Coin Jar

BLUEFIELD — Getting the quarters, dimes, nickels and pennies needed to make change have become scarce for some businesses as the ongoing COVID-19 pandemic disrupts the normal supply and flow of coins across the nation.

Large store chains such as Kroger have set new policies in place as getting the coins needed to make change have become harder to get.

“The Federal Reserve is experiencing a significant coin shortage across the U.S., resulting from fewer coins being exchanged and spent during the COVID-19 pandemic,” according to Allison McGee, corporate affairs manager for Kroger Mid-Atlantic. “Like many retailers and businesses, we are adjusting to the temporary shortage in several ways.”

The grocery chain has methods in place for addressing instances when coins are not available for change. “Customers can switch their payment type (e.g., use debit or credit vs. cash), and through our upgraded technology, we can now load coin change to their loyalty card for use during the next shopping trip, provide coin change at a lane with coins available or round up their order to support The Kroger Co. Zero Hunger | Zero Waste Foundation, a public charity committed to creating communities free of hunger and waste.” McGee said. “We remain committed to providing our customers with an uplifting shopping experience and the freedom and flexibility to choose their payment method during this unprecedented time.”

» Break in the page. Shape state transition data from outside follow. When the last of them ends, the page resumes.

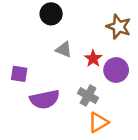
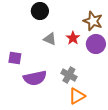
red star: (93, 59) -> (73, 38), moved
purple circle: (116, 70) -> (96, 44), moved

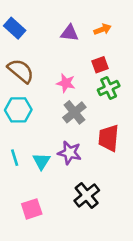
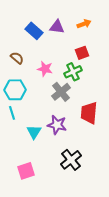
blue rectangle: (15, 28) -> (34, 31), moved
brown semicircle: (21, 71) -> (17, 58), size x0.6
pink star: (66, 83) -> (45, 69), moved
green cross: (109, 88) -> (73, 72), moved
cyan line: (15, 158) -> (12, 113), moved

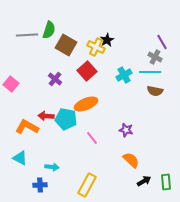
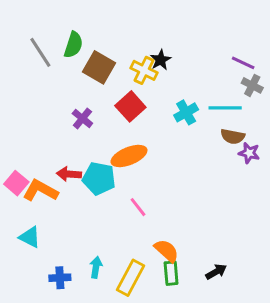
gray line: (27, 35) -> (40, 52), turned 60
purple line: (162, 42) -> (243, 63), turned -35
gray cross: (155, 57) -> (252, 85), moved
pink square: (11, 84) -> (16, 183), moved
purple star: (126, 130) -> (249, 153), moved
orange semicircle: (131, 160) -> (167, 251), moved
cyan arrow: (52, 167) -> (96, 267), moved, turned -88
green rectangle: (166, 182) -> (171, 273), moved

Locally, some businesses have had trouble getting regular shipments of change. General Manager Tammy Underwood of the Hardee’s off Bluefield Avenue said her restaurant has been able to get paper currency, but “we haven’t had any coins at all.”

The problem emerged about six weeks ago.

“We’ve had locals come in and I’ll ask them if they have any change, and several employees have brought coins in,” Underwood said. “We’ve been saving them in baggies. I just put a little piece of paper in with them saying how much money is in them.”

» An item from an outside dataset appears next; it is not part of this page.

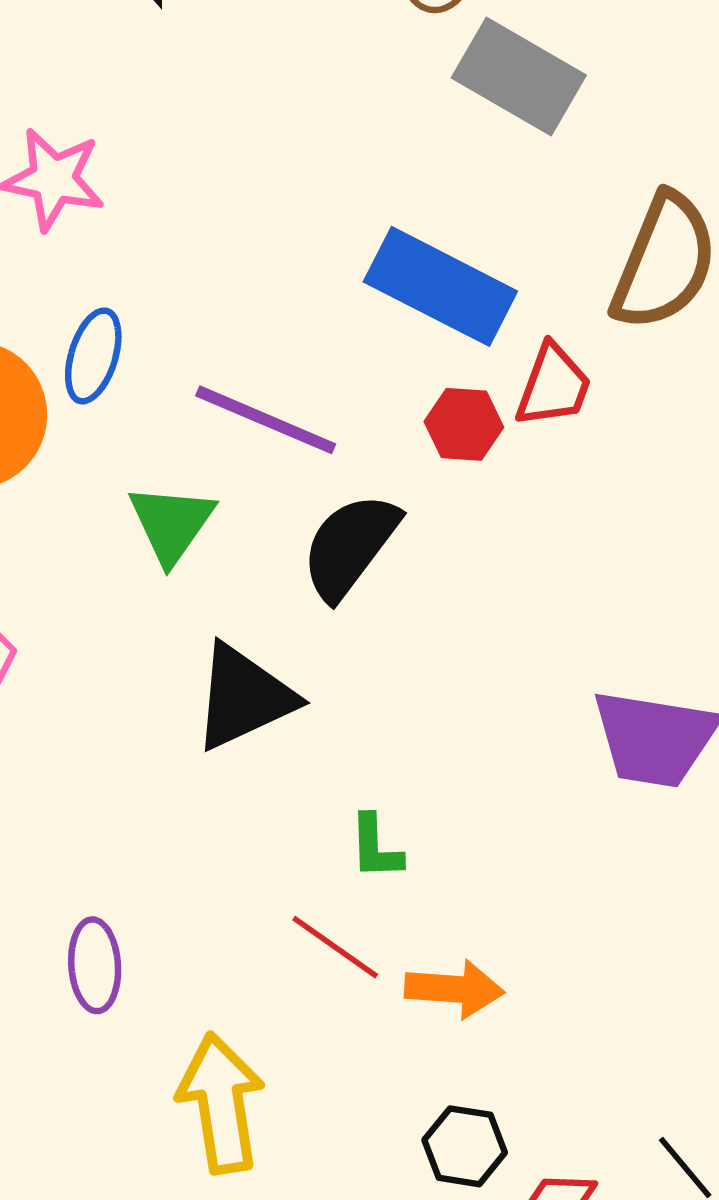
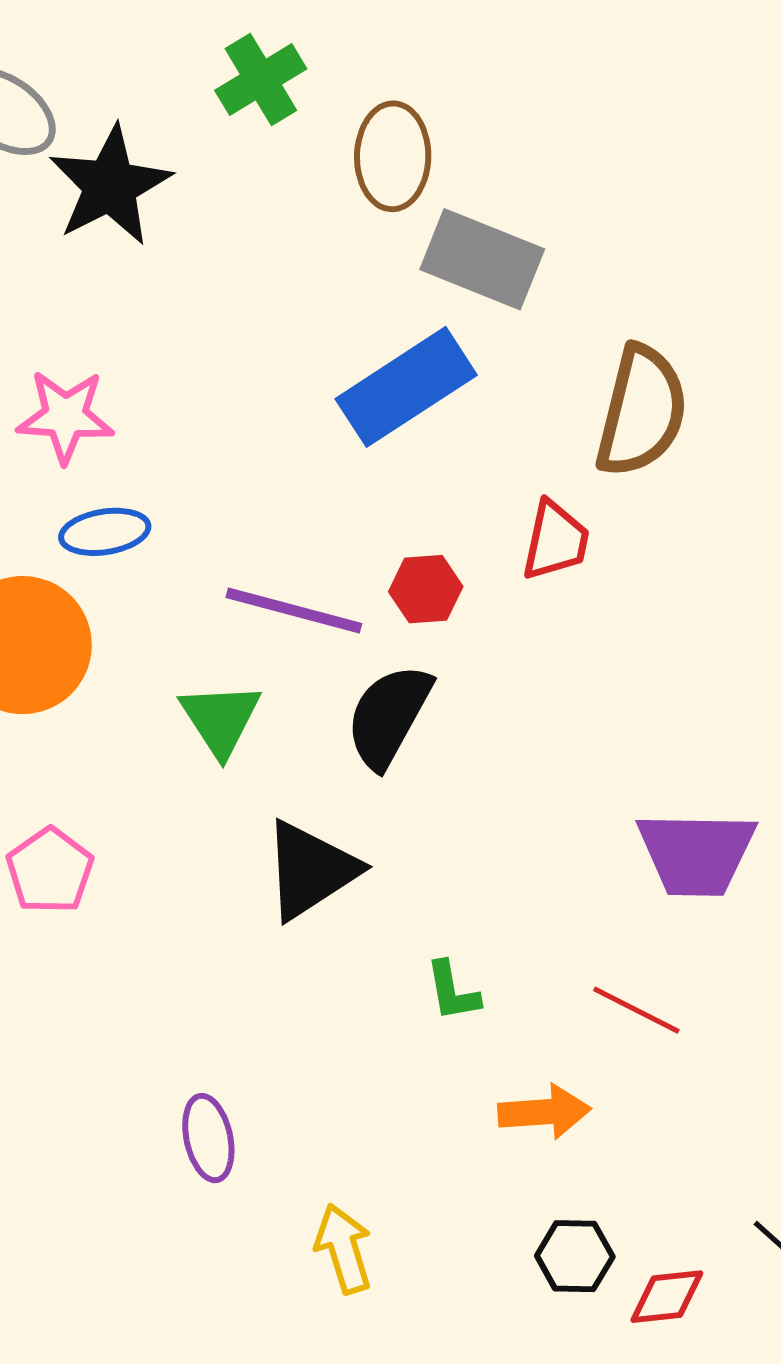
blue rectangle: (440, 286) -> (406, 387), moved, turned -52
blue ellipse: (93, 356) -> (105, 532), moved, turned 72
red hexagon: (464, 424) -> (426, 589), moved
red line: (335, 947) -> (636, 1010), moved
yellow arrow: (221, 1103) -> (344, 1249), size x0.7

So far, there has been enough change. Underwood said she has noticed more people using credit cards or bringing more change with them.

“I’ve got a container of change in my house,” she added. “I’ve been hanging on to that for dear life.”

Other businesses have not noticed a serious shortage in coins.

“We haven’t really noticed anything,” owner Gwen Ramey of Sisters Coffeehouse in Princeton said. “We haven’t had a shortage yet. It’s been running smoothly. It (change) has just been what people have been giving us and us giving it back. It’s evened out.”

The Board of Governors of the Federal Reserve System issued a statement Aug. 7 addressing why some parts of the country are experiencing a coin shortage.

Business and bank closures associated with the COVID-19 pandemic have significantly disrupted the supply chain and normal circulation patterns for U.S. coins, according to the board of governors. While there is an adequate overall amount of coins in the economy, the slowed pace of circulation has reduced available inventories in some areas of the country.

“The Federal Reserve is working with the U.S. Mint and others in the industry on solutions. As a first step, a temporary cap was imposed on the orders depository institutions place for coins with the Federal Reserve to ensure that the current supply is fairly distributed. In addition, a U.S. Coin Task Force was formed to identify, implement, and promote actions to address disruptions to coin circulation,” according to the board of governors. “Since mid-June, the U.S. Mint has been operating at full production capacity, minting almost 1.6 billion coins in June and is on track to mint 1.65 billion coins per month for the remainder of the year.”

“As the economy recovers and businesses reopen, more coins will flow back into retail and banking channels and eventually into the Federal Reserve, which should allow for the rebuilding of coin inventories,” according to the board of governors.